Stored data entries:
------------
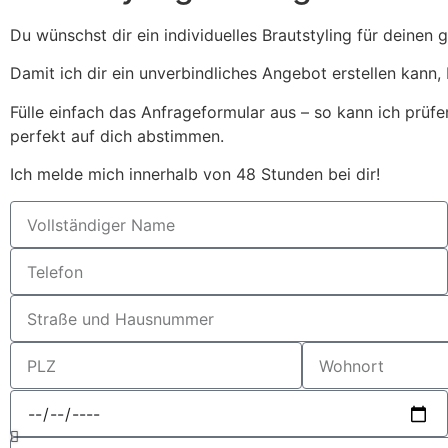
Du wünschst dir ein individuelles Brautstyling für deinen
Damit ich dir ein unverbindliches Angebot erstellen kann, 
Fülle einfach das Anfrageformular aus – so kann ich prüfe
perfekt auf dich abstimmen.
Ich melde mich innerhalb von 48 Stunden bei dir!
------------
**Task goal**
Word for word, restate all of the data, but do not copy the pictures.

**Solved exercise**
Du wünschst dir ein individuelles Brautstyling für deinen
Damit ich dir ein unverbindliches Angebot erstellen kann, 
Fülle einfach das Anfrageformular aus – so kann ich prüfe
perfekt auf dich abstimmen.
Ich melde mich innerhalb von 48 Stunden bei dir!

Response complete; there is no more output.